ヤフー、ソフトバンクの合弁会社が展開するスマホ決済「PayPay」。
100億円あげちゃうキャンペーンで急速に広がったモバイル決済サービスで、ソフトバンクおよびヤフーの合弁会社「PayPay(ペイペイ)」は12月27日、同サービスで発生している不正利用に関する対策と対応を発表した。
同社は2019年1月中にクレジットカード登録時の本人認証サービスの導入および不正利用と認められた際の補償原資を全額負担する旨を明らかにした。
PayPay曰くセキュリティーコードも漏れている
今回公開された同社のリリースの中には、不正利用の被害データも一部提示された。
「調査の結果、クレジットカード登録時にセキュリティコードを20回以上入力し登録に至った件数はPayPayのサービス開始以来13件であり、クレジットカード情報の入力回数に制限を設けるだけでは根本的な対策にはならないと判断しました。
PayPayにおける不正利用の主な要因は、悪意ある第三者が何らかの方法で、外部で入手したセキュリティコードを含むクレジットカード情報が利用されたことである可能性が高いため、このたび3Dセキュアの対応を決定いたしました。
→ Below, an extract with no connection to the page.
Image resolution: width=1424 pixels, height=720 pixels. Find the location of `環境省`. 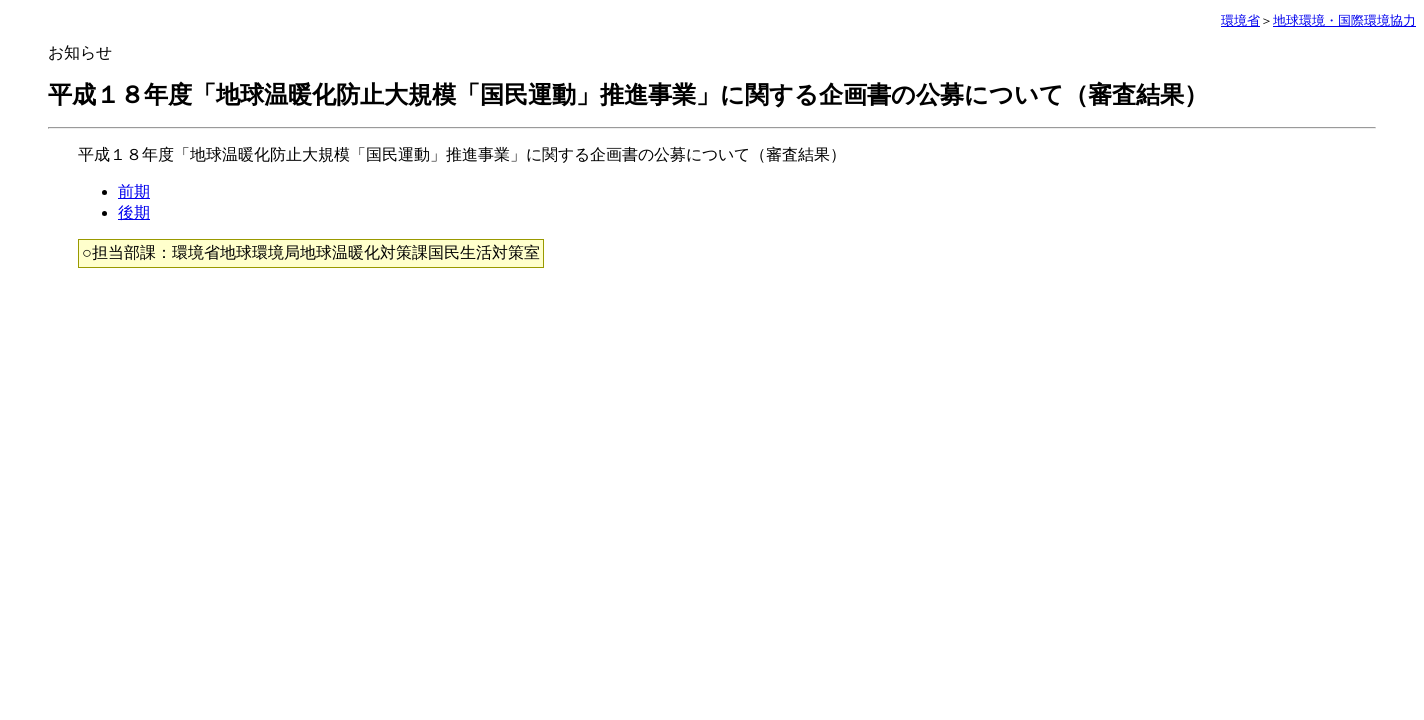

また、上記13件のうち、PayPayでの利用があった9件について、カード会社と連携しご利用状況を確認したところ、全てご本人による登録と利用であったことが判明しています(2018年12月27日現在)。」
今回話題になっている不正利用の予想されていた手口は、加害者がクレジットカード番号と有効期限を何らかの方法で手に入れ、あとは3桁のセキュリティーコードが合致するまで施行し続けるといったものだ。
PayPayはサービス開始時ではこの試行回数を無制限としていたが、不正利用の影響を受けて12月18日以降は制限をかけた。
PayPayが12月27日に公開したお知らせ。
出典:PayPay
今回の発表で明らかになった「セキュリティコードを20回以上入力し登録に至った件数はPayPayのサービス開始以来13件」という数字は、PayPayにとって重要な発表だ。同社はこの手口が多数派でないと結論づけ、「そもそもセキュリティーコードすら漏れている可能性」を指摘した形だ。
PayPayは今回の不正利用の拡大を受け、2019年1月を目処にカード会社の本人認証サービス(3Dセキュア)に対応する。3Dセキュアは事前にカード発行元で任意のパスワードを設定し、決済時やサービス登録時に入力を促すというものだ。
なお、この3Dセキュアへの対応完了をもって、12月21日から施行されたクレジットカード決済時の利用限度額(過去30日間で5万円上限)を撤廃する見通し。ただし、完了後はユーザー毎に異なる上限額が設定される。
補償はPayPayが全額負担、利用明細の確認を呼びかけ
PayPayを利用したことのある人、ない人関わらずクレジットカードを所有している人は不正利用の被害にあってないか確認すべきだ。
また、同社は不正利用が認められた際の返金額は「カード会社からの不正利用の申請に基づき、加盟店管理会社であるヤフー株式会社を経由して、弊社が不正利用の返金額全額を補償いたします」としている。
同社は今後も様々な安全対策などを講じていくと表明しているが、引き続き利用明細などで不正な取引がなかったかチェックをしてほしいと理解を求めている。